### [Work instructions]
Below are entries; repeat exactly, and nothing else, the lines from the one holding "Разрешается использование при" through the one holding "(ahora Xcaret) hacia", inclusive. Leave the pictures out.

[Saved data entries]

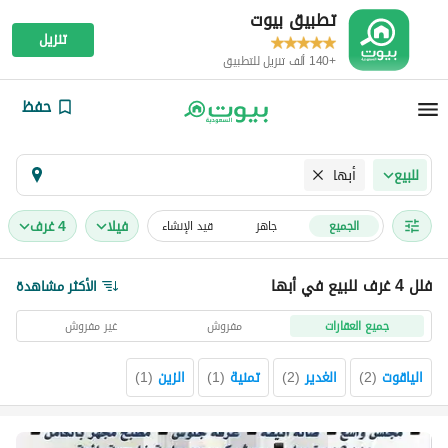
تطبيق بيوت
تنزيل
+140 ألف تنزيل للتطبيق
حفظ
أبها
للبيع
فیلا
4 غرف
الجميع
جاهز
قيد الإنشاء
فلل 4 غرف للبيع في أبها
الأكثر مشاهدة
جميع العقارات
مفروش
غير مفروش
الياقوت
(
2
)
الغدير
(
2
)
تمنية
(
1
)
الزين
(
1
)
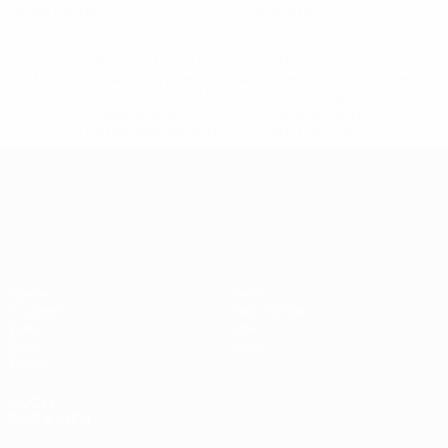
Gelbe Karten
Rote Karten
* Bis auf Weiteres ausgeschlossen. <a
href='https://de.uefa.com/insideuefa/mediaservices/medi
148df89ea5e1-8fa63590fb30-1000--fifa-uefa-
suspendieren-russische-vereine-und-
nationalmannschaft/'>Mehr hier</a>
UEFA-U21-Europameisterscha
Spiele
News
Gruppen
Geschichte
Video
Über
Stat.
Shop
Teams
AUCH
BESUCHEN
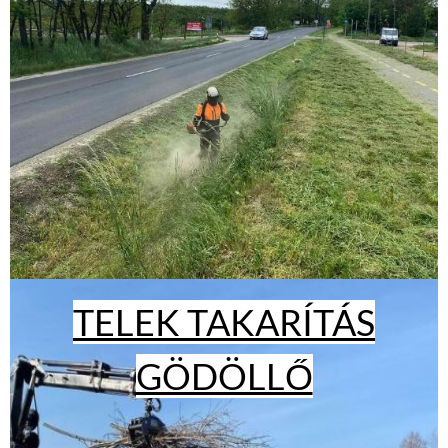
TELEK TAKARÍTÁS
GÖDÖLLŐ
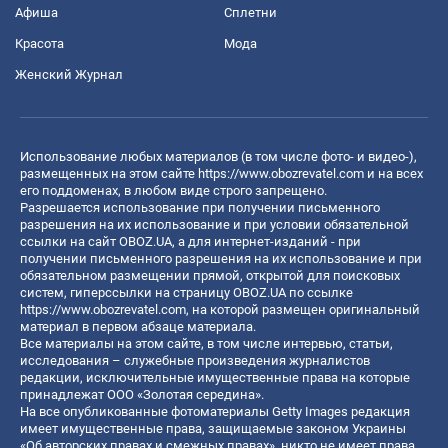
Афиша
Сплетни
Красота
Мода
Женский Журнал
Использование любых материалов (в том числе фото- и видео-),
размещенных на этом сайте
https://www.obozrevatel.com
и на всех
его поддоменах, в любом виде строго запрещено.
Разрешается использование при получении письменного
разрешения на их использование и при условии обязательной
ссылки на сайт OBOZ.UA, а для интернет-изданий - при
получении письменного разрешения на их использование и при
обязательном размещении прямой, открытой для поисковых
систем, гиперссылки на страницу OBOZ.UA по ссылке
https://www.obozrevatel.com
, на которой размещен оригинальный
материал в первом абзаце материала.
Все материалы на этом сайте, в том числе интервью, статьи,
исследования – служебные произведения журналистов
редакции, исключительные имущественные права на которые
принадлежат ООО «Золотая середина».
На все опубликованные фотоматериалы Getty Images редакция
имеет имущественные права, защищаемые законом Украины
«Об авторских правах и смежных правах», никто не имеет права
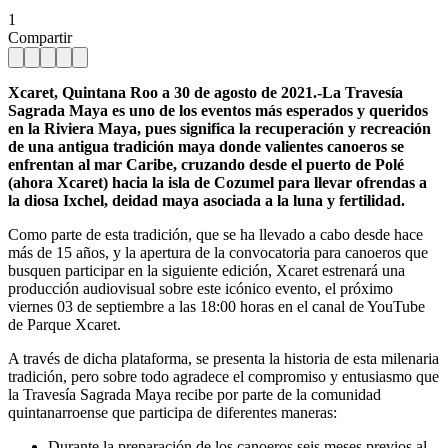
1
Compartir
Xcaret, Quintana Roo a 30 de agosto de 2021.-La Travesía
Sagrada Maya es uno de los eventos más esperados y queridos
en la Riviera Maya, pues significa la recuperación y recreación
de una antigua tradición maya donde valientes canoeros se
enfrentan al mar Caribe, cruzando desde el puerto de Polé
(ahora Xcaret) hacia la isla de Cozumel para llevar ofrendas a
la diosa Ixchel, deidad maya asociada a la luna y fertilidad.
Como parte de esta tradición, que se ha llevado a cabo desde hace
más de 15 años, y la apertura de la convocatoria para canoeros que
busquen participar en la siguiente edición, Xcaret estrenará una
producción audiovisual sobre este icónico evento, el próximo
viernes 03 de septiembre a las 18:00 horas en el canal de YouTube
de Parque Xcaret.
A través de dicha plataforma, se presenta la historia de esta milenaria
tradición, pero sobre todo agradece el compromiso y entusiasmo que
la Travesía Sagrada Maya recibe por parte de la comunidad
quintanarroense que participa de diferentes maneras:
Durante la preparación de los canoeros seis meses previos al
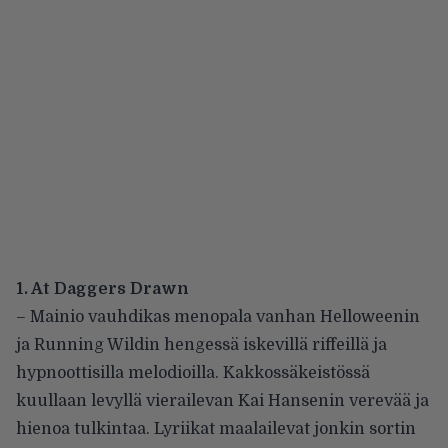
1. At Daggers Drawn
– Mainio vauhdikas menopala vanhan Helloweenin
ja Running Wildin hengessä iskevillä riffeillä ja
hypnoottisilla melodioilla. Kakkossäkeistössä
kuullaan levyllä vierailevan Kai Hansenin verevää ja
hienoa tulkintaa. Lyriikat maalailevat jonkin sortin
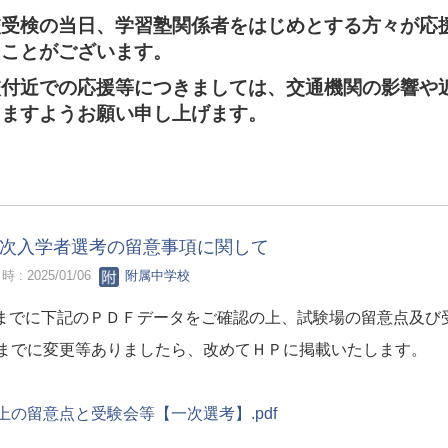
校受検の当日、学習塾関係者をはじめとする方々が応
ることがございます。
校付近での応援等につきましては、交通機関の影響や
きますようお願い申し上げます。
次入学者選考の留意事項に関して
 : 2025/01/06
附属中学校
までに下記のＰＤＦデータをご確認の上、試験場の留意点及び
までに変更等ありましたら、改めてＨＰに掲載いたします。
上の留意点と受験会等【一次選考】.pdf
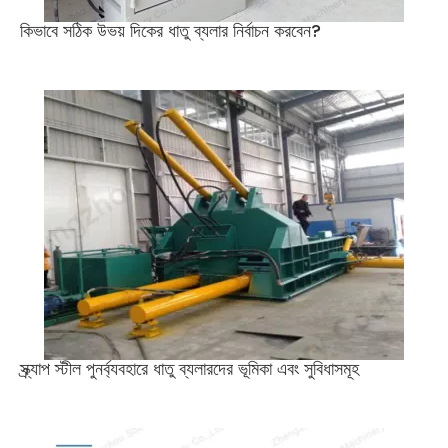
কিভাবে সঠিক উভয় দিকের ধাতু ব্যলার নির্বাচন করবেন?
স্ক্র্যাপ স্টীল পুনর্ব্যবহারে ধাতু ব্যলারদের ভূমিকা এবং সুবিধাসমূহ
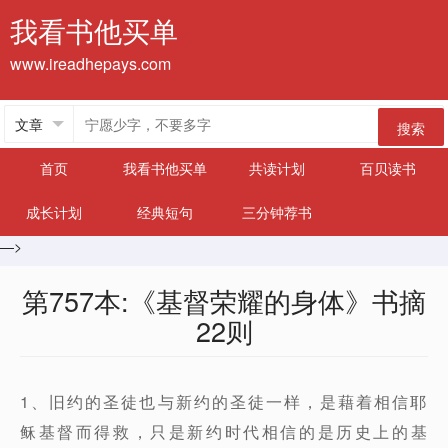
我看书他买单
www.ireadhepays.com
搜索
首页
我看书他买单
共读计划
百贝读书
成长计划
经典短句
三分钟荐书
—>
第757本:《基督荣耀的身体》书摘
22则
1、旧约的圣徒也与新约的圣徒一样，是藉着相信耶
稣基督而得救，只是新约时代相信的是历史上的基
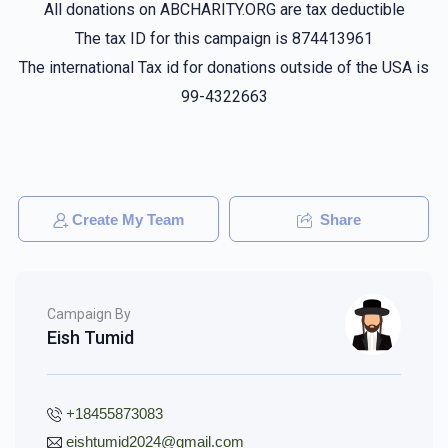
All donations on ABCHARITY.ORG are tax deductible
The tax ID for this campaign is 874413961
The international Tax id for donations outside of the USA is
99-4322663
Create My Team
Share
Campaign By
Eish Tumid
+18455873083
eishtumid2024@gmail.com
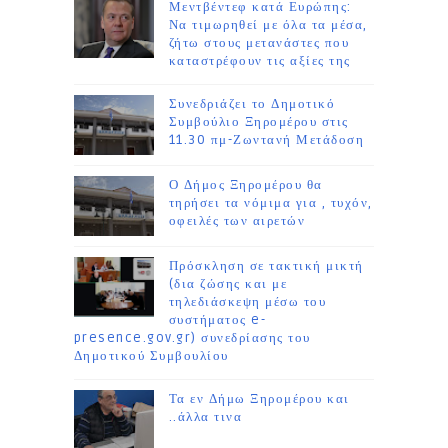
Μεντβέντεφ κατά Ευρώπης:
Να τιμωρηθεί με όλα τα μέσα,
ζήτω στους μετανάστες που
καταστρέφουν τις αξίες της
Συνεδριάζει το Δημοτικό
Συμβούλιο Ξηρομέρου στις
11.30 πμ-Ζωντανή Μετάδοση
Ο Δήμος Ξηρομέρου θα
τηρήσει τα νόμιμα για , τυχόν,
οφειλές των αιρετών
Πρόσκληση σε τακτική μικτή
(δια ζώσης και με
τηλεδιάσκεψη μέσω του
συστήματος e-
presence.gov.gr) συνεδρίασης του
Δημοτικού Συμβουλίου
Τα εν Δήμω Ξηρομέρου και
..άλλα τινα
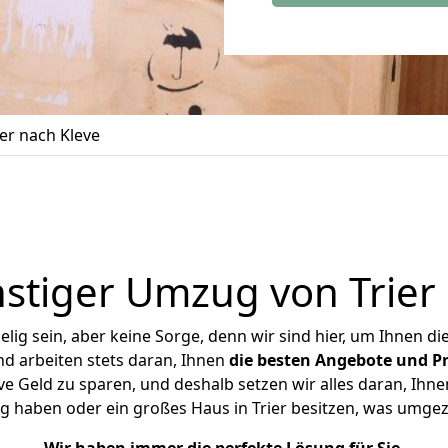
er nach Kleve
stiger Umzug von Trier 
ig sein, aber keine Sorge, denn wir sind hier, um Ihnen di
d arbeiten stets daran, Ihnen
die besten Angebote und Pr
e Geld zu sparen, und deshalb setzen wir alles daran, Ihne
g haben oder ein großes Haus in Trier besitzen, was umg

### [Task result]
Разрешается использование при получении письменного
разрешения на их использование и при условии обязательной
ссылки на сайт OBOZ.UA, а для интернет-изданий - при
получении письменного разрешения на их использование и при
обязательном размещении прямой, открытой для поисковых
систем, гиперссылки на страницу OBOZ.UA по ссылке
https://www.obozrevatel.com
, на которой размещен оригинальный
материал в первом абзаце материала.
Все материалы на этом сайте, в том числе интервью, статьи,
исследования – служебные произведения журналистов
редакции, исключительные имущественные права на которые
принадлежат ООО «Золотая середина».
На все опубликованные фотоматериалы Getty Images редакция
имеет имущественные права, защищаемые законом Украины
«Об авторских правах и смежных правах», никто не имеет права
1
Compartir
Xcaret, Quintana Roo a 30 de agosto de 2021.-La Travesía
Sagrada Maya es uno de los eventos más esperados y queridos
en la Riviera Maya, pues significa la recuperación y recreación
de una antigua tradición maya donde valientes canoeros se
enfrentan al mar Caribe, cruzando desde el puerto de Polé
(ahora Xcaret) hacia la isla de Cozumel para llevar ofrendas a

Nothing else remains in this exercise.